**What the exercise asks**
For each record below, retype the text exactly and omit any image.

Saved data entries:

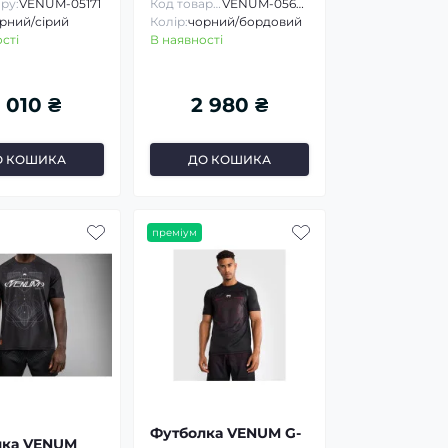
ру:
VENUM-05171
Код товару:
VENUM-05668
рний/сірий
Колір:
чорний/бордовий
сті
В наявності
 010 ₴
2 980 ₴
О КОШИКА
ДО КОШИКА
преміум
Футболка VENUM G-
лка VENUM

**Response for this exercise**
ру:
VENUM-05171
Код товару:
VENUM-05668
рний/сірий
Колір:
чорний/бордовий
сті
В наявності
 010 ₴
2 980 ₴
О КОШИКА
ДО КОШИКА
преміум
Футболка VENUM G-
лка VENUM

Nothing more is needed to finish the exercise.